WHITE, J., dissents with opinion.

LYBROOK, J. (by designation), concurs.

WHITE, Judge, dissenting.

I do not agree with part III of the majority opinion which holds that a remark made by the prosecutor in his rebuttal argument is "too remote to justify reversal," nor do I agree that the remark was invited.

When the prosecutor, in his final argument, told the jurors that "only the defendant would know what happened to that knife" he certainly reminded them that the defendant had not testified. They may even have understood it as a broader implication that defendant did not take the stand because he could not testify without incriminating himself. At any rate, his statement qualified as an impermissible comment on Phillips' failure to testify in his own behalf under the test laid down by the Indiana Supreme Court in Rowley v. State (1975), 259 Ind. 209, 213, 285 N.E.2d 646, 648: "A comment made by a prosecuting attorney, directly or indirectly, which is subject to interpretation by a jury as a comment upon failure of a defendant to testify has been strictly regarded as an impingement on the substantial right of the defendant." (My emphasis.)

The Indiana Supreme Court adopted the Rowley test from Williams v. Wainwright (CA 5, 1969), 416 F.2d 1042, preferring it to a "strict test" laid down in United States ex rel. Leak v. Follette (CA 2, 1969), 418 F.2d 1266, 1269, and saying, "We prefer the test which does not in such an obvious fashion place the burden on the accused to show that the jury necessarily took the comment to be related to his failure to take the *439 stand." The Rowley court made this choice even though it held that the comment then before it was impermissible "[u]nder either of these tests." Thus the majority opinion errs in suggesting that because the prosecutor's remark here was not as direct a reference as in Rowley to defendant's failure to testify it does not meet the Rowley test. Rowley itself says that the prosecutor's remark need not be that direct. It need only be direct enough that it "is subject to interpretation by the jury as a comment upon failure of a defendant to testify." Certainly this comment was subject to that interpretation regardless of whether one guesses the jury did or did not so interpret it.

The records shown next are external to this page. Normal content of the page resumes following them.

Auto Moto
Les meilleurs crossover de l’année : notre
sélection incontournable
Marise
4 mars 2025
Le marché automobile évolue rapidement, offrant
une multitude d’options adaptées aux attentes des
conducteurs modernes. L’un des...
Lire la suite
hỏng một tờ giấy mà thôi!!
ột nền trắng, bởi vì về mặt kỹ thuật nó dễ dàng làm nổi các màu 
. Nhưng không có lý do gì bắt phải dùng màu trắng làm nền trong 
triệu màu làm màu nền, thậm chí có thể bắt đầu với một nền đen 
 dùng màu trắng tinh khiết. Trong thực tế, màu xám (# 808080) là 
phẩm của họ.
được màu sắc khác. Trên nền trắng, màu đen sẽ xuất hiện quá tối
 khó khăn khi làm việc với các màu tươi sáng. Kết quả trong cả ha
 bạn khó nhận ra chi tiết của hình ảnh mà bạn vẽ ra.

To suggest, as does the majority opinion, that if the prosecutor's remark is error it is nevertheless excusable because it was invited, is to say that whenever a defendant's attorney tells the jury that the State has offered no evidence on some facet of the case he considers significant to the question of whether the State has proved its case, he thereby invites the prosecutor to reply that the defendant could have supplied the answer. Were that true the attorney for a defendant who had not testified could never argue that the State had failed to prove some material element of its case beyond a reasonable doubt without subjecting his client's silence to prosecutorial comment. I am aware of no authority for attaching such a condition to legitimate final argument.

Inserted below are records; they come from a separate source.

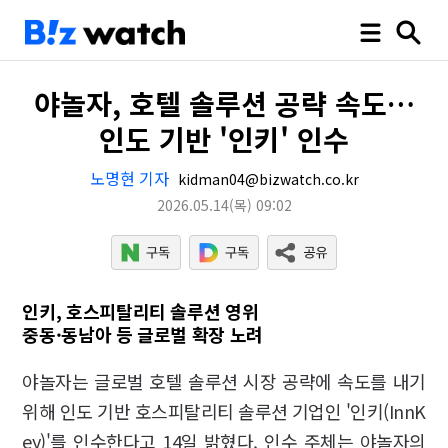
야놀자, 호텔 솔루션 공략 속도…
인도 기반 '인키' 인수
노명현 기자
kidman04@bizwatch.co.kr
2026.05.14
(목)
09:02
인키, 호스피탈리티 솔루션 영위
중동·동남아 등 글로벌 확장 노려
야놀자는 글로벌 호텔 솔루션 시장 공략에 속도를 내기
위해 인도 기반 호스피탈리티 솔루션 기업인 '인키(InnK
ey)'를 인수한다고 14일 밝혔다. 인수 주체는 야놀자의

The case of Maldonado v. State (1976), Ind., 355 N.E.2d 843, 848, attaches no such condition. There the defendant's attorney, in his closing argument, went beyond arguing that the State had failed to prove its case and embarked upon an attempted justification of defendant's failure to testify. Referring to a State's witness, he said:

"`And they want you to take his word against Abel Maldonado's. Abel Maldonado didn't testify. The law says to keep that out of your mind. You can't do it. You can't go back in that jury room and forget that Abel Maldonado did not testify. As hard as you try, you can't do it. What does he have to testify for? It's not his burden. He doesn't have to prove anything to you.'" (355 N.E.2d at 848.)

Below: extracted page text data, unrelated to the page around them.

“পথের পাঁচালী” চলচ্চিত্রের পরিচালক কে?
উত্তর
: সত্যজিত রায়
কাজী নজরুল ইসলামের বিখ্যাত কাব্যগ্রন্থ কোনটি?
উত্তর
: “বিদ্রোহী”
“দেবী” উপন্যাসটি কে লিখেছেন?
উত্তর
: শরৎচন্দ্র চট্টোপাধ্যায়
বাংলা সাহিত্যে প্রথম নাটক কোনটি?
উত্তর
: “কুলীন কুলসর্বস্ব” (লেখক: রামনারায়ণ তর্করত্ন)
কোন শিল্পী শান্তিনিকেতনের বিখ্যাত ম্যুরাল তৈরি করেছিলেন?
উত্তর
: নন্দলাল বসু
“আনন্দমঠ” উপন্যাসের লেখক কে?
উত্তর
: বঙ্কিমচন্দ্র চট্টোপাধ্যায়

Thus, as the court noted "appellant himself injected the subject of his own silence into the trial". (Ibid.) In the case at bar, however, Phillips' attorney's argument that the State had failed to produce the knife was not a reference to Phillips' silence. The prosecutor injected that subject when he charged that only Phillips knew where the knife was.

I would reverse and remand with instructions to grant a new trial.


[1] Ind. Code § 35-12-1-1.

[2] Ind. Code § 35-1-54-3.

[3] Wilkins is not the victim's true name.